Слушают, качают головами. Жалко им вдов. И писателей тоже.

Поговорили и о моем творчестве. Оказывается, мои новые знакомцы давно и с пристальным интересом следят за всем, что я пишу. И книги читали, и пьесы смотрели. Вспомнили, как в пьесе «Два товарища» бабушка смешно говорит вместо «петух» «хетуп». Но наивысшим моим достижением Лжепетров считает, конечно, «Чонкина».

— «Чонкина»? — Я даже ушам своим не поверил.

— А что? Очень талантливо. И смешно.

— Мне кажется, вам не должно было понравиться.

Улыбается.

— Ну почему же? Может быть, я чего-то не понимаю, я просто средний читатель, но книга, по-моему, хорошая. Третью часть пишете?

— Третью уже написал.

— И там, — смеется, — тоже про органы?

— Нет, там про другое.

— Да, такая книжка. Жалко, что на Западе вышла.

— Как будто она могла выйти здесь.

— А что?
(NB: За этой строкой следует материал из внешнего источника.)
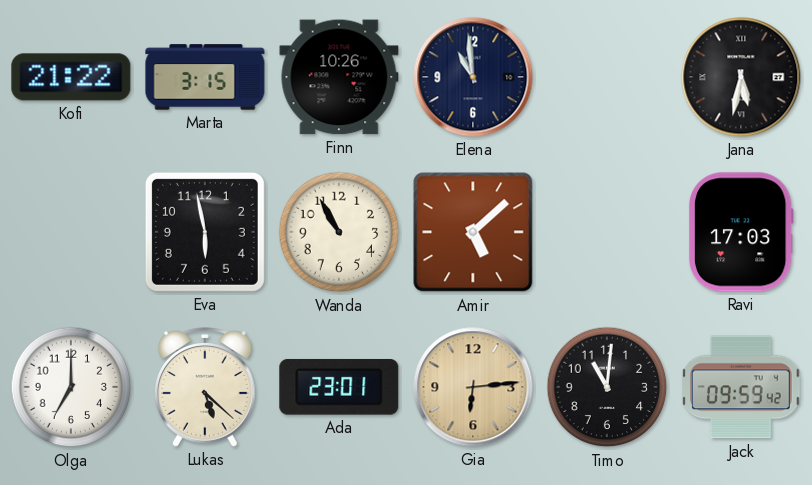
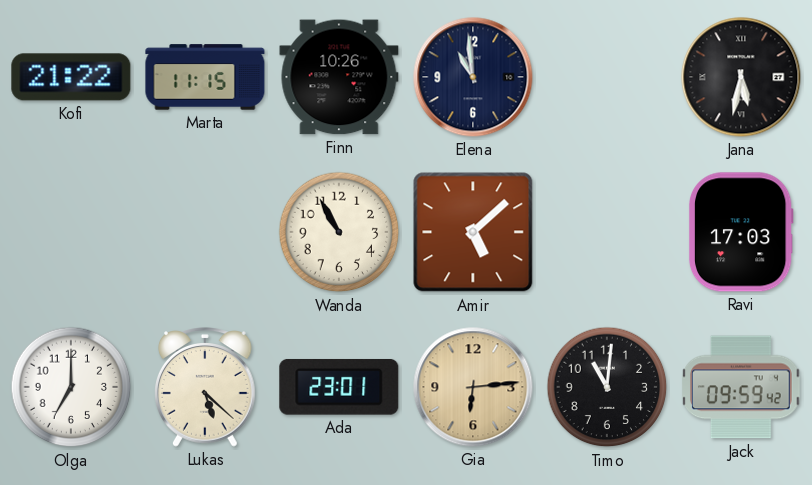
Marta: 3:15 -> 11:15
Eva: 5:58 -> none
Лет восемнадцать-двадцать тому назад могла бы.

Я мысленно отнял от семидесяти пяти восемнадцать и двадцать, но ни 57-й ни 55-й годы мне не показались подходящими для печатания «Чонкина» (не говоря уж о том, что его тогда и быть не могло).
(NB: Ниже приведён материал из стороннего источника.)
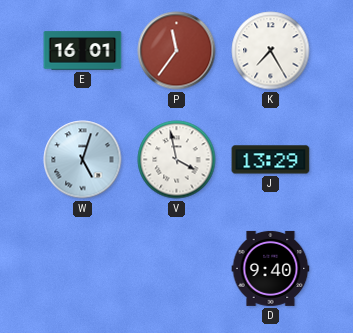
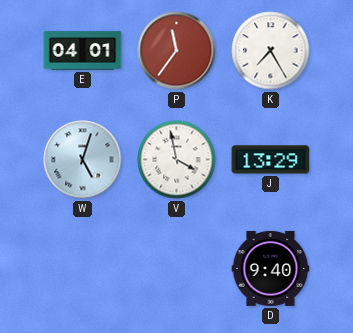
E: 16:01 -> 04:01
— Так вот, Владимир Николаевич, о чем я хотел вас спросить. Вы издаетесь на Западе. У вас что, совсем нет никакого желания печататься здесь?

Я пожимаю плечами.

— Печатайте, не откажусь.

— Ну, мы, правда, издательствами не заведуем...

— Вы всем заведуете.

Оба смеются. Я слишком преувеличиваю их возможности. Но в чем-то, конечно, они могут помочь.
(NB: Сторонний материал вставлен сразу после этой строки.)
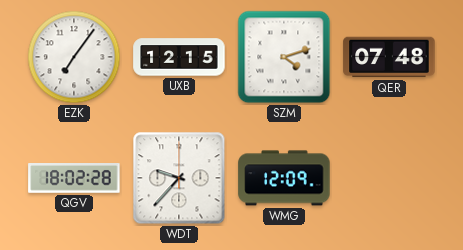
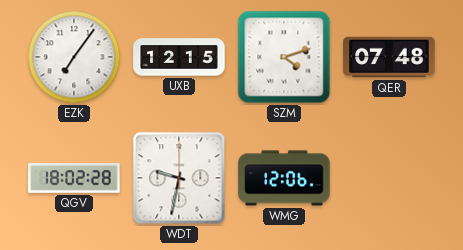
WDT: 9:37 -> 9:32
WMG: 12:09 -> 12:06
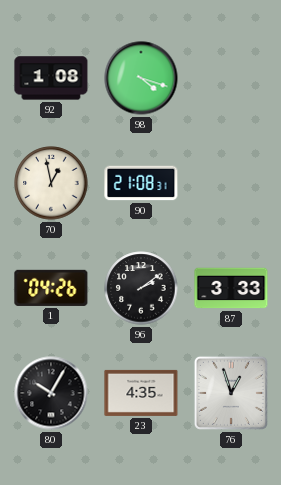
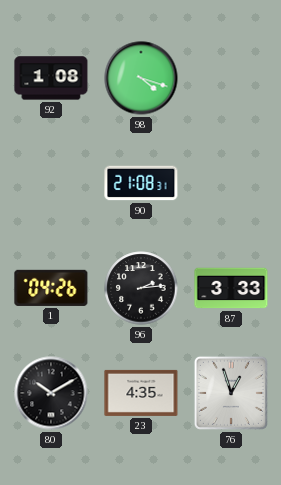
70: 12:58 -> none
96: 2:09 -> 2:14
80: 10:05 -> 10:10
Захаров опять лезет за моей сигаретой и спрашивает, можно ли. Я отвечаю «можно» и пододвигаю сигареты к нему.

— Но, Владимир Николаевич, — говорит Лжепетров. — Вот ваше письмо секретариату Союза писателей. Здесь вы пишете, что могли бы выступить на открытом собрании рабочих и доказать, что вы не акула империализма... ну, этого, конечно, никто не говорит... Но вот второе, насчет иностранных разведок... тут можно и поспорить. Я думаю, сейчас вам на таком собрании трудно пришлось бы.

— Даже если я скажу все, что хочу?

— Да, вы скажете свое, а мы свое.

— Давайте попробуем. Боюсь, что вы на это не пойдете.

— Как знать, — пожал он плечами.

— Угрожаете? — спросил я.

— Кто угрожает? Что вы, Владимир Николаевич!

— Я не возражаю, можете угрожать, — сказал я, — только учтите, я ко всему приготовился.

— К чему? — спросил он с любопытством.

— Ко всему, — сказал я, не желая подсказывать ему варианты.

— Ну, а конкретно?

— Конкретно — ко всему.

— Сухари, что ли, засушили? — засмеялся Захаров, вытягивая из моей пачки очередную сигарету.

— Засушил.

Оба смеются весело и смущенно. Захаров даже хватается за голову. Боже мой! Казалось бы, писатель, культурный человек, а такие дикие представления о КГБ. […] 

— Владимир Николаевич, — с некоторой даже обидой обращается ко мне Лжепетров, — неужели вы и сейчас не видите, что мы уже совсем не такие.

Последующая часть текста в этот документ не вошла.